Here we use integers of the form  $2^{e_i} - 1$  for each  $m_i$ . Then we can reduce the cost of computing  $u_i$ ,  $v_i$ , and  $u_i \cdot v_i \mod m_i$ . As explained below (Claim 1), we can compute each  $u_i$  (resp.,  $v_i$ ) by some  $O(\ell)$ -size circuit. Also it will be shown later (Claim 6) that the cost

of computing  $u_i \cdot v_i \mod m_i$  is almost the same as that of ordinary multiplication; hence, this task can be done by  $O(e_i^2)$ -size circuit because both  $u_i$  and  $v_i$  are  $e_i$  bit integers.

Note also that the relative primality of  $2^e - 1$  and  $2^{e'} - 1$  is coincide with e and e' (see Fact 2 below). Thus, we can use  $e_1 = \lceil \ell/2 \rceil$  and  $e_2 = \lceil \ell/2 \rceil + 1$ . On the other hand, if we want to divide the checking into small pieces, we may choose the first k prime numbers for  $e_1, e_2, ..., e_k$  such that  $e_1 + e_2 + \cdots + e_k > \ell + k$  (where +k is for some margin). In this case, we can bound k and  $e_k$  by  $O(e_k/\log e_k)$  and  $O((\ell \log \ell)^{1/2})$  respectively, and thus, the size of the test circuit  $C_x^{ex2}$  is bounded by  $O(\ell^{3/2}(\log \ell)^{1/2})$  [Hor97].

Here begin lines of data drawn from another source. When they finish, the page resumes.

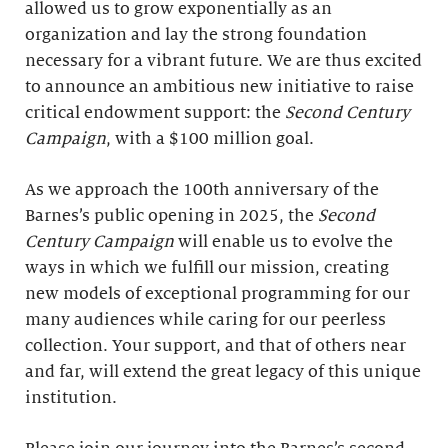
allowed us to grow exponentially as an
organization and lay the strong foundation
necessary for a vibrant future. We are thus excited
to announce an ambitious new initiative to raise
critical endowment support: the
Second Century
Campaign
, with a $100 million goal.
As we approach the 100th anniversary of the
Barnes’s public opening in 2025, the
Second
Century Campaign
will enable us to evolve the
ways in which we fulfill our mission, creating
new models of exceptional programming for our
many audiences while caring for our peerless
collection. Your support, and that of others near
and far, will extend the great legacy of this unique
institution.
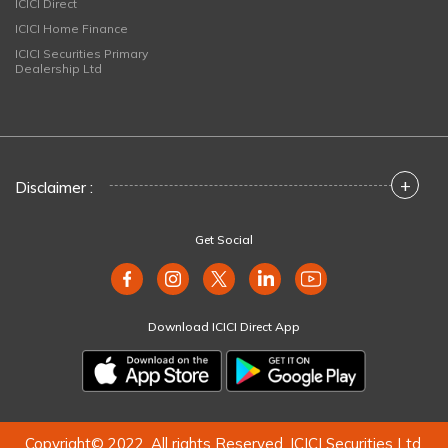
ICICI Direct
ICICI Home Finance
ICICI Securities Primary
Dealership Ltd
+
Disclaimer :
Get Social
Download ICICI Direct App
Copyright© 2022. All rights Reserved. ICICI Securities Ltd.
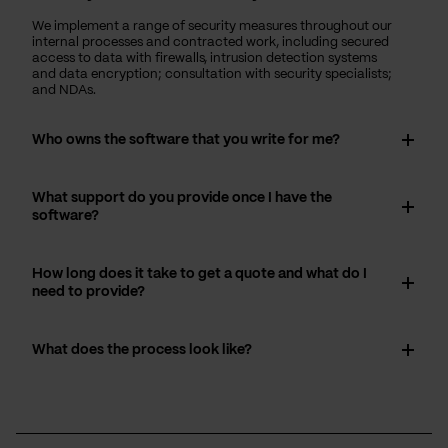
We implement a range of security measures throughout our
internal processes and contracted work, including secured
access to data with firewalls, intrusion detection systems
and data encryption; consultation with security specialists;
and NDAs.
Who owns the software that you write for me?
What support do you provide once I have the
software?
How long does it take to get a quote and what do I
need to provide?
What does the process look like?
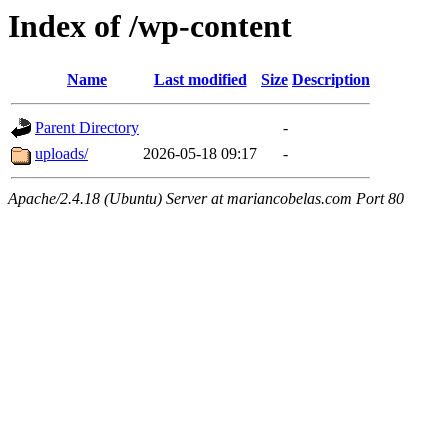
Index of /wp-content
Name
Last modified
Size
Description
Parent Directory
-
uploads/
2026-05-18 09:17
-
Apache/2.4.18 (Ubuntu) Server at mariancobelas.com Port 80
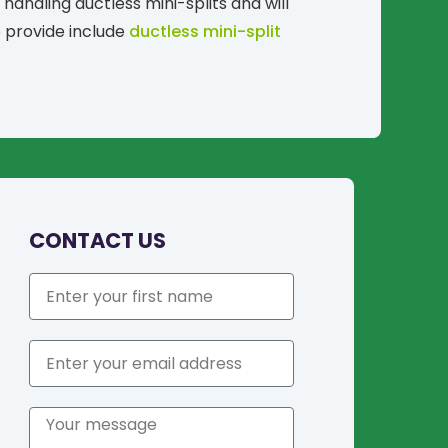
handling ductless mini-splits and will
e provide include
ductless mini-split
CONTACT US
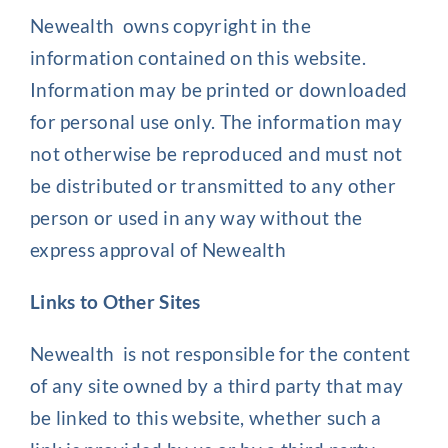
Newealth owns copyright in the
information contained on this website.
Information may be printed or downloaded
for personal use only. The information may
not otherwise be reproduced and must not
be distributed or transmitted to any other
person or used in any way without the
express approval of Newealth
Links to Other Sites
Newealth is not responsible for the content
of any site owned by a third party that may
be linked to this website, whether such a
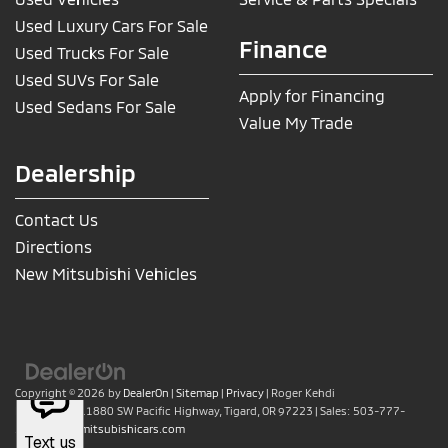
Used Luxury Cars For Sale
Finance
Used Trucks For Sale
Used SUVs For Sale
Apply for Financing
Used Sedans For Sale
Value My Trade
Dealership
Contact Us
Directions
New Mitsubishi Vehicles
Copyright © 2026
by
DealerOn
|
Sitemap
|
Privacy
| Roger Kehdi
Mitsubishi
|
11880 SW Pacific Highway,
Tigard,
OR
97223
| Sales:
503-777-
2886
|
www.mitsubishicars.com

**Fact 2.** For any  $e, e' \ge 1$ ,  $2^e - 1$  and  $2^{e'} - 1$  are relatively prime if and only if so are e and e'.

Now to get an asymptotically better bound, we consider applying the Chinese Remainder Theorem recursively. That is, we break down the test of  $u_i \times v_i \equiv x_i \pmod{m_i}$ yet further. Unfortunately, however, the characterization like Fact 1 does not hold in general. For example, while we have  $12 \times 12 \equiv 20 \pmod{2^5 - 1}$ ,  $12 \equiv 5 \pmod{2^3 - 1}$ , and  $20 \equiv 6 \pmod{2^3 - 1}$ , it does not hold that  $5 \times 5 \equiv 6 \pmod{2^3 - 1}$ . Here we extend Fact 1 as follows.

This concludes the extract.